Alabama already has a raw talent advantage. Dexter Lawrence not being allowed to play is maddening and swings the odds even further in Alabama’s favor. I expect Clemson to win on appeal over the off-season and the two other suspended players to be ruled eligible for the 2019 season (Dexter is draft-eligible so next season is irrelevant for him).
If I believed cheating was involved, I’d be all for taking our due punishment. I mean, I wrote THIS for goodness sake. I don’t believe that’s the case and less objective Clemson fans certainly do not. Clemson fans are completely behind Coach Swinney and the three suspended student athletes.
RBR: Which player that Alabama fans may not have heard of has a chance to have an impact on this game?
Ryan: Justyn Ross, a former 5-star recruit from Alabama, has become a bigger and bigger part of the offense as the year’s progressed. He, along with Tee Higgins, will be called upon to make the explosive plays the Tigers absolutely need to keep up with the excellent Crimson Tide offense.
Some more under the radar players who must perform well are center Justin Falcinelli, who will oppose Quinnen Williams, and Albert Huggins who will fill-in for Dexter Lawrence and must help stuff Alabama’s always strong rushing attack.
RBR: When Clemson has the ball on offense, what individual or position matchup gives you the most optimism?

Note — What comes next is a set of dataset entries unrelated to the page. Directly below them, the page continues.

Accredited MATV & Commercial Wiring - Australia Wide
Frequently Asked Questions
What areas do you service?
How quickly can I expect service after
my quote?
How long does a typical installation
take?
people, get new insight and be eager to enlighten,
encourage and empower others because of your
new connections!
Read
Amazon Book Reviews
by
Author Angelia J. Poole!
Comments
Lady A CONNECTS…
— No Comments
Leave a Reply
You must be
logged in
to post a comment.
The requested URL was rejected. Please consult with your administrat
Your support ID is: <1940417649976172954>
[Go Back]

Which worries you most?
Ryan: Alabama has elite talent all over the field, so we’re picking the matchup that we’re relatively most optimistic about, and that’s Clemson’s WRs versus Alabama’s DBs and LBs. Hunter Renfrow has done his damage in the past and he’ll be a key in this one, but its Clemson’s “9” receivers – Tee Higgins and Justyn Ross – that have to take the top of the defense so Clemson can attack on the ground and horizontally. I think they’re talented enough that it doesn’t really matter how elite Alabama is. If a jump ball is thrown their way, you bet on them.
On the flipside, Quinnen Williams and the Alabama DL shutting down Clemson’s rushing attack is a concern. Clemson hasn’t consistently generated a push for the running game against the better rushing defenses. Sure, they burned Wake Forest and the underbelly of the ACC, but the run game has struggled, been inconsistent, or taken a while to get going against all the top 30 rushing defenses Clemson has faced. It’ll likely be tough sledding against Alabama and if Alabama can also get a lot of pressure on Trevor Lawrence, then it becomes extremely difficult to win.
RBR: In your estimation, what needs to happen in the game for Clemson to pull the upset, and how likely is it to happen?
Ryan: Offensively, Clemson is so much different than a year ago. Last year, we had a strong rushing attack (which doesn’t get you far against Alabama) and avoided turnovers. This year, we’re dynamic and can attack all parts of the field and still don’t commit turnovers. Our offense needs to stress Alabama’s defense horizontally and especially vertically to open up Travis Eteinne in the rushing game and create a little balance.
With a few big plays in the passing game and an all-world effort along the O-line in run blocking, Clemson can score enough to win.
This year’s Alabama team is unique in that its offense is #2 in the country (behind only Oklahoma in S&P+) and not the usual ball control unit that leans on its defense. With a win over Clemson, I think Alabama would prove to be the best college football team of the playoff era. Clemson’s defensive line must slow their rushing attack and then get pressure on Tua, because he can pick apart any secondary given enough time.
Those things are possible. I’m worried Alabama will find balance on offense with him out so I’d say there’s about a two-in-five chance we prove the oddsmakers wrong and win our second National Championship in three years.